The yuan, one of region’s worst performing currencies, is on track to log its biggest weekly loss since February and has shed roughly 6.1% against the dollar so far this year.

Analysts and traders expect the currency to face selling pressure in the near term from a faltering economy but the pace of depreciation will likely be measured.

The central bank again set stronger-than-expected guidance for the yuan through its fixing.

Prior to the market’s opening, the People’s Bank of China (PBOC) set the midpoint rate at 7.215 per US dollar, 164 pips weaker than the previous fix of 7.1986.

Spot yuan opened at 7.3400 per dollar and was changing hands at 7.3413 at midday, 116 pips weaker than the previous late session close, the lowest since December 2007.

A widening services trade deficit from outbound tourism or overseas study, and reduced incentives for Chinese exporters to convert proceeds back to yuan due to a wide interest rate gap, may be downside factors in the near term, said Becky Liu, head of China macro strategy at Standard Chartered Bank.
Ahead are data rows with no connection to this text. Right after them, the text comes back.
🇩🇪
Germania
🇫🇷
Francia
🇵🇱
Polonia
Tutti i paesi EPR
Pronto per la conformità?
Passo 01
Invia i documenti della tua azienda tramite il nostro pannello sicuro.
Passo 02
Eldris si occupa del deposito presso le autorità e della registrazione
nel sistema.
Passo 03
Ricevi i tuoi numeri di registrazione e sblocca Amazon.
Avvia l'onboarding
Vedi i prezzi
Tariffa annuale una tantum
“The pair could stay range-bound in the foreseeable future without breaking materially higher, as the PBOC’s stance to defend the currency around current level remains very strong”, Liu said.
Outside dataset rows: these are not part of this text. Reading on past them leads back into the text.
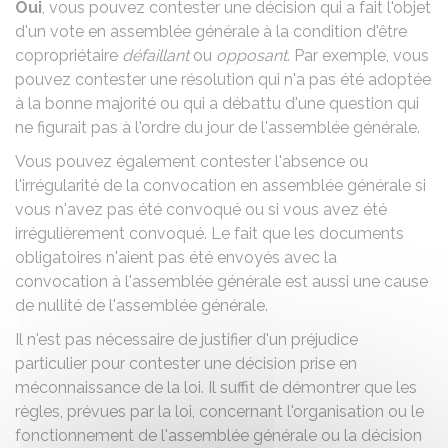
Oui
, vous pouvez contester une décision qui a fait l'objet
d'un vote en assemblée générale à la condition d'être
copropriétaire
défaillant
ou
opposant
. Par exemple, vous
pouvez contester une résolution qui n'a pas été adoptée
à la bonne majorité ou qui a débattu d'une question qui
ne figurait pas à
l'ordre du jour de l'assemblée générale
.
Vous pouvez également contester l'absence ou
l'irrégularité de la convocation en assemblée générale si
vous n'avez pas été convoqué ou si vous avez été
irrégulièrement convoqué. Le fait que les documents
obligatoires n'aient pas été envoyés avec la
convocation à l'assemblée générale est aussi une cause
de nullité de l'assemblée générale.
Il n'est pas nécessaire de justifier d'un préjudice
particulier pour contester une décision prise en
méconnaissance de la loi. Il suffit de démontrer que les
règles, prévues par la loi, concernant l'organisation ou le
fonctionnement de l'assemblée générale ou la décision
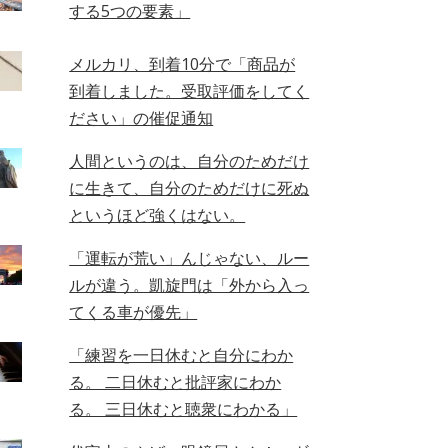
する5つの要素」
メルカリ、到着10分で「商品が
到着しました。受取評価をしてく
ださい」の催促通知
人間というのは、自分のためだけ
に生きて、自分のためだけに死ぬ
というほど強くはない。
「運転が荒い」んじゃない、ルー
ルが違う。凱旋門は「外から入っ
てくる車が優先」
「練習を一日休むと自分にわか
る。 二日休むと批評家にわか
る。 三日休むと聴衆にわかる」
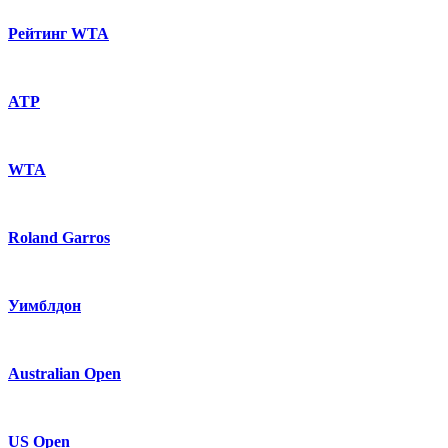
Рейтинг WTA
ATP
WTA
Roland Garros
Уимблдон
Australian Open
US Open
“I think the PBOC will take a further action such as state banks’ dollar selling in the market,” said Kiyong Seong, lead Asia macro strategist at Societe Generale CIB.

Yuan weakness this week is not an isolated event as higher oils prices and resilient data in the US helped strengthen the dollar, Seong said.
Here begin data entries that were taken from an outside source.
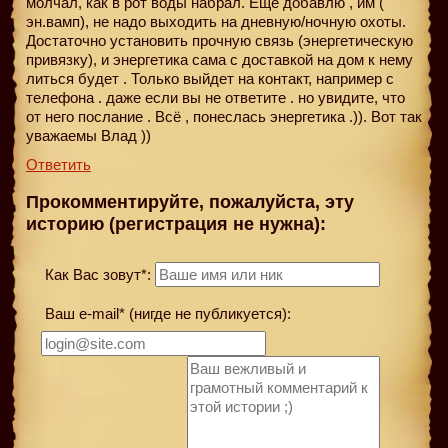
молчал, как в рот воды набрал. Ещё добавлю , им (
эн.вамп), не надо выходить на дневную/ночную охоты.
Достаточно установить прочную связь (энергетическую
привязку), и энергетика сама с доставкой на дом к нему
литься будет . Только выйдет на контакт, например с
телефона . даже если вы не ответите . но увидите, что
от него послание . Всё , понеслась энергетика .)). Вот так
уважаемы Влад ))
Ответить
Прокомментируйте, пожалуйста, эту
историю (регистрация не нужна):
Как Вас зовут*:
Ваш e-mail* (нигде не публикуется):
Market participants are anticipating a funding squeeze in the offshore yuan market to slow down this week’s yuan depreciation, UBS analysts wrote in a note.

Its rapid decline has prompted authorities to roll out a slew of measures to contain the weakness.

Meanwhile, a Chinese state-owned newspaper said on Friday that with China’s economy gradually recovering, there should be a little more confidence in the yuan exchange rate.

By midday, the global dollar index fell to 104.864 from the previous close of 105.059.

The offshore yuan was trading 97 pips weaker than the onshore spot at 7.351 per dollar.